La présente loi entre en vigueur à la date fixée par le Roi et au plus tard le premier jour du sixième mois qui suit celui au cours duquel elle aura été publiée au Moniteur belge.

20 juillet 2010.

Wouter BEKE.
Peter VAN ROMPUY.

(1) Article 1792 du Code civil.

(2) Article 1797 du Code civil.

(3) Article 1384 du Code civil: On est responsable non seulement du dommage que l'on cause par son propre fait, mais encore de celui qui est causé par le fait des personnes dont on doit répondre, ou des choses que l'on a sous sa garde. Le père et la mère sont responsables du dommage causé par leurs enfants mineurs. Les maîtres et les commettants, du dommage causé par leurs domestiques et préposés dans les fonctions auxquelles ils les ont employés. Les instituteurs et les artisans, du dommage causé par leurs élèves et apprentis pendant le temps qu'ils sont sous leur surveillance. La responsabilité ci-dessus a lieu, à moins que les père et mère, instituteurs et artisans, ne prouvent qu'ils n'ont pu empêcher le fait qui donne lieu à cette responsabilité.

(4) Cass., 2 octobre 1992, Limb. Rechtsl., 1993, T. Aann., 1997, 165; Anvers 9 octobre 1990, T. Aann., 1997, 164 et la note de J. Embrechts.

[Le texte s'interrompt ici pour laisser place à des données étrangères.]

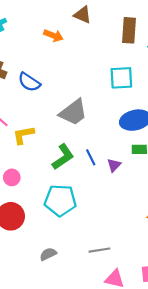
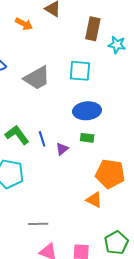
gray trapezoid: (73, 112) -> (37, 78), moved
green L-shape: (63, 157) -> (17, 135), turned -100

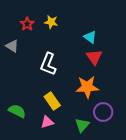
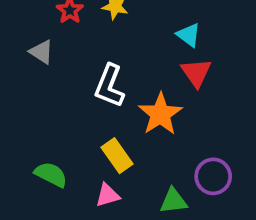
orange star: (87, 87) -> (160, 114), moved, turned -30
green triangle: (82, 125) -> (174, 201), turned 42

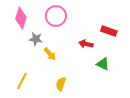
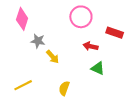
pink circle: (56, 16) -> (81, 17), moved
green triangle: (103, 64) -> (98, 68), moved
yellow line: (22, 81) -> (23, 85), turned 36

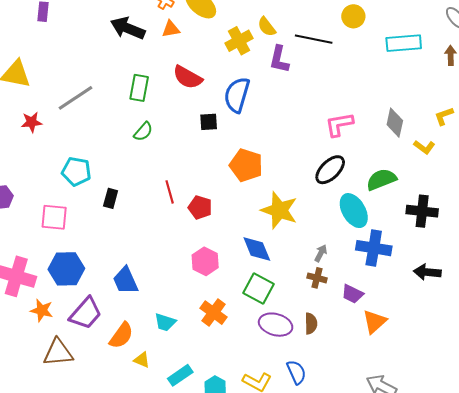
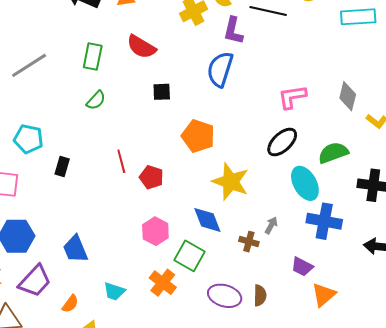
blue semicircle: (237, 95) -> (220, 69), moved
brown cross: (317, 278) -> (249, 242), moved
green square: (258, 288) -> (190, 256), moved
orange semicircle: (121, 335) -> (70, 304), size x0.7

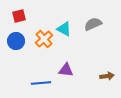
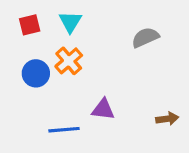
cyan triangle: (64, 29) -> (70, 22), moved, turned 35
blue circle: (16, 41) -> (36, 73), moved

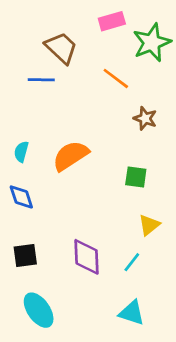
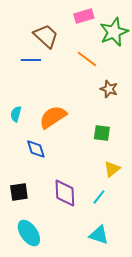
blue diamond: (21, 197) -> (36, 149), moved

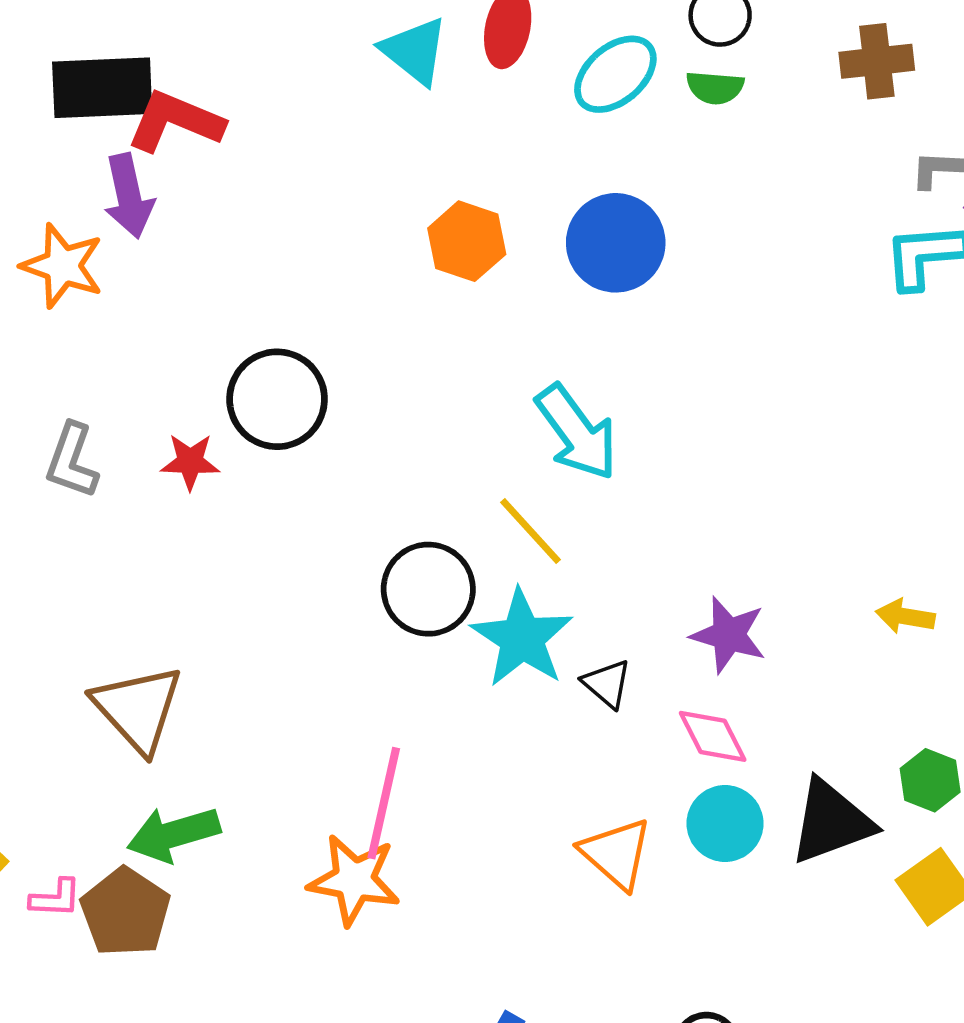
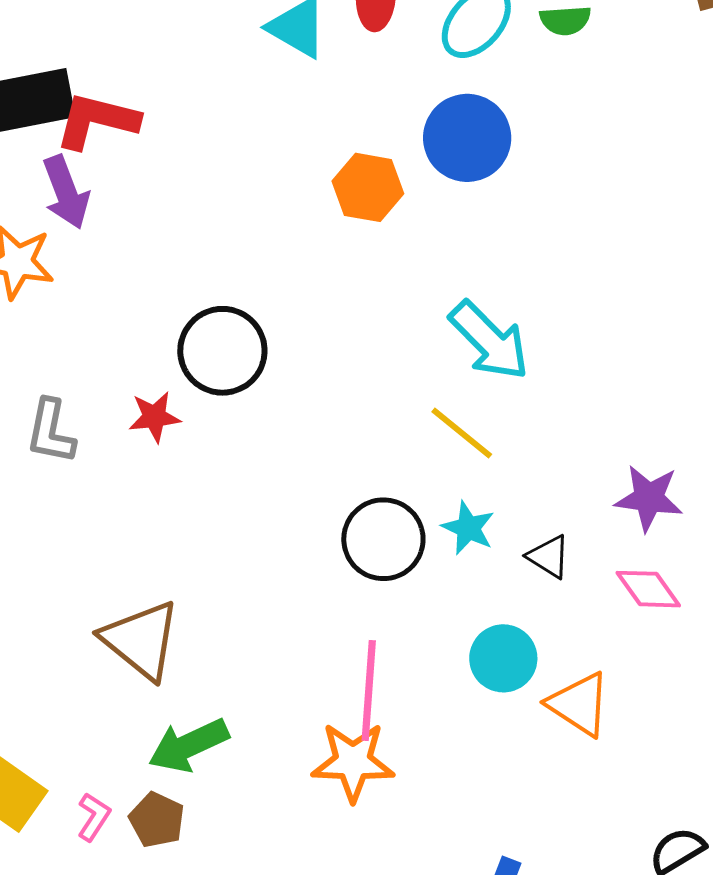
blue circle: (616, 243) -> (467, 138), moved
black circle: (428, 589) -> (383, 539), moved
cyan star: (522, 638) -> (468, 528), size x0.6
cyan circle: (725, 824) -> (503, 658), moved
pink L-shape: (56, 898) -> (94, 817), turned -51
brown pentagon: (125, 912) -> (157, 820), size x0.7

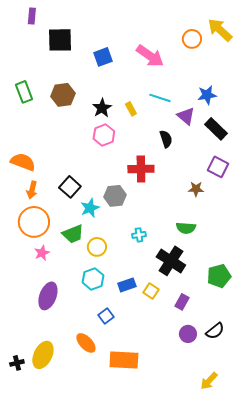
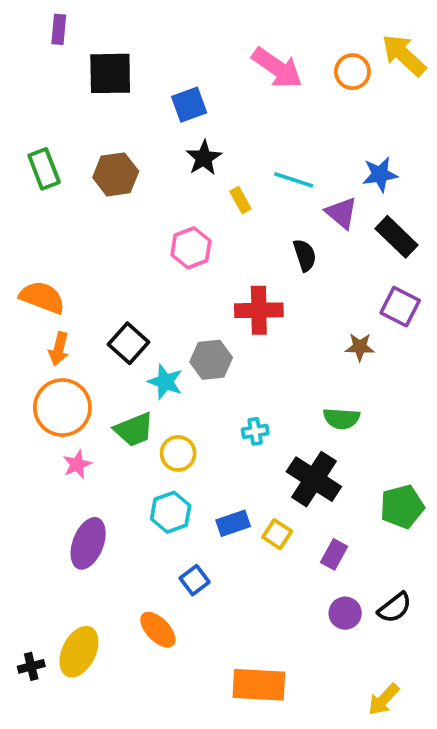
pink arrow: (150, 56) -> (277, 68), moved
black star: (102, 108) -> (204, 158), moved
cyan star: (90, 208) -> (165, 382), turned -30
orange rectangle: (124, 360) -> (259, 685), moved

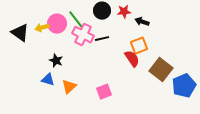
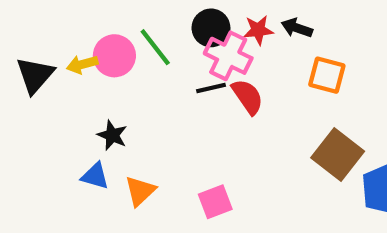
black arrow: (142, 22) -> (297, 28), moved
black triangle: (20, 33) -> (35, 75), turned 36
pink cross: (83, 35) -> (228, 56), moved
orange square: (139, 46) -> (327, 75), moved, turned 36
red semicircle: (132, 59) -> (247, 97), moved

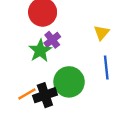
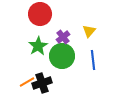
purple cross: (52, 40) -> (63, 37), moved
green circle: (69, 82) -> (62, 56), moved

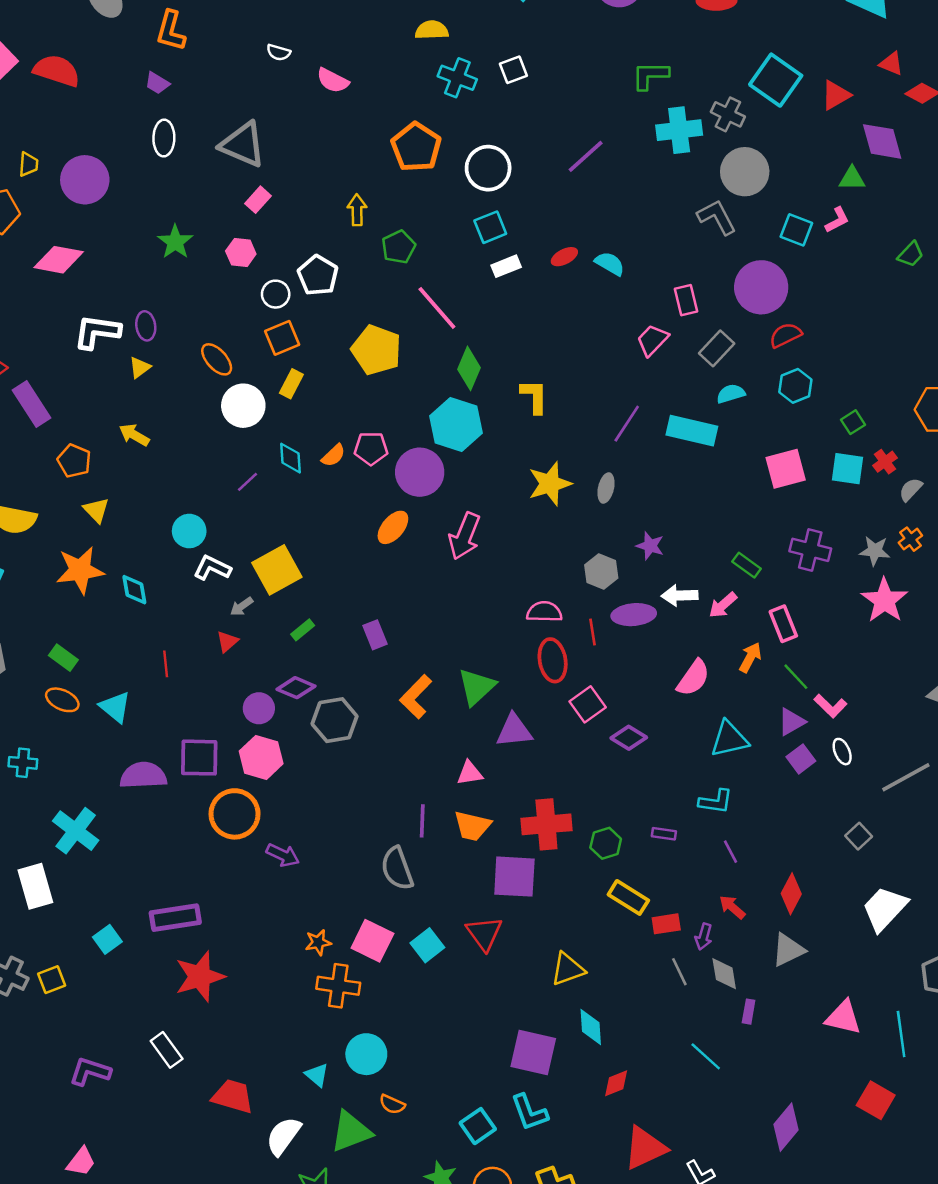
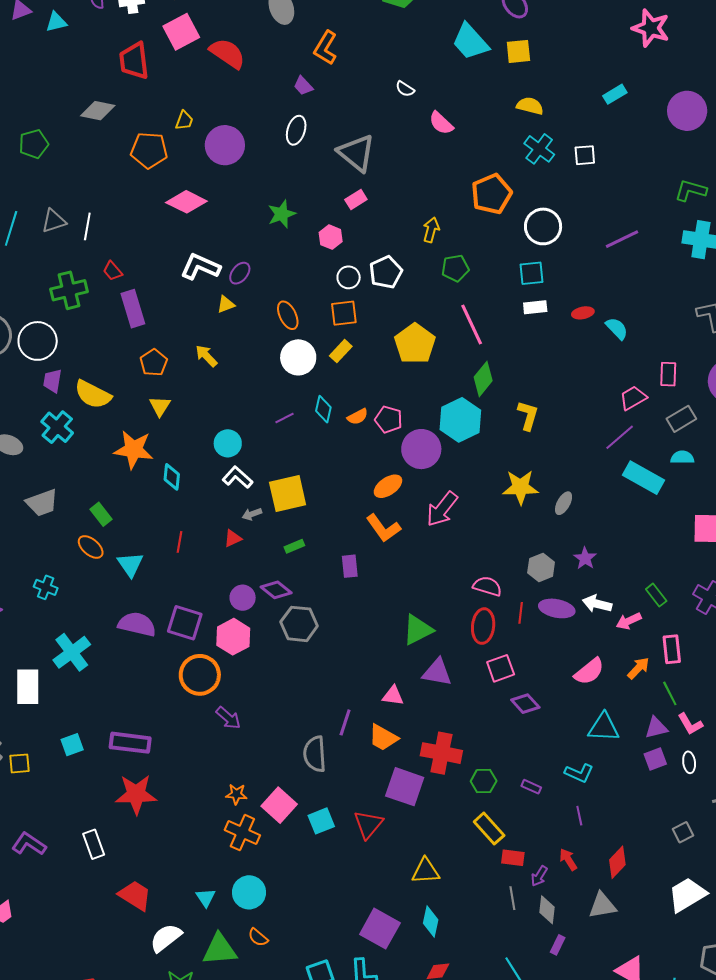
purple ellipse: (146, 326) -> (240, 273), turned 30
purple line: (627, 424) -> (620, 437), moved
orange L-shape: (416, 697) -> (383, 528), moved, turned -96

(5) G. Baert, « Aanneming van werk », APR, Kluwer, 2001, p. 429.

(6) Cour constitutionnelle, arrêt no 100/2007 du 12 juillet 2007.

(7) Rapport fait au nom de la commission de l'Économie, de la Politique scientifique, de l'Éducation, des Institutions scientifiques et culturelles nationales, des Classes moyennes et de l'Agriculture par M. Guy Hove, doc. Chambre, no 51-1920/005: CD&V (Trees Pieters) p. 13, spa-spirit (Magda De Meyer) p. 14, VLD (Annemie Turtelboom) p. 21.

(8) Test Achats, « Mémorandum pour les élections fédérales de 2007 », 10 juin 2007, p. 23.

(9) Rapport fait au nom de la commission de l'Économie, de la Politique scientifique, de l'Éducation, des Institutions scientifiques et culturelles nationales, des Classes moyennes et de l'Agriculture par M. Guy Hove, doc. Chambre, no 51 1920/005, pp. 8 et 11.

(10) W. Goossens, Aanneming van werk — Het gemeenrechtelijk dienstencontract, La Charte, 2003, p. 3.

(11) Cass. fr. 19 février 1968, D. 1968, 393, RTDC, 1968, 558 et Bull. Civ. I, no 69; Cass. fr. 25 octobre 1972, Bull. Civ. III, no 554, 406 (« exécuter un travail contre une rémunération sans qu'il existât un lien juridique de subordination ») et Cass. fr. 17 décembre 1997, Gaz. Pal., 12-14 avril 1998, pan. Cass., 84.

(12) Voir l'article 11 de la loi du 20 février 1939 sur la protection du titre et de la profession d'architecte, Moniteur belge du 26 mars 1939.

(13) Voir l'article 12 de la loi du 20 février 1939 sur la protection du titre et de la profession d'architecte, Moniteur belge du 26 mars 1939.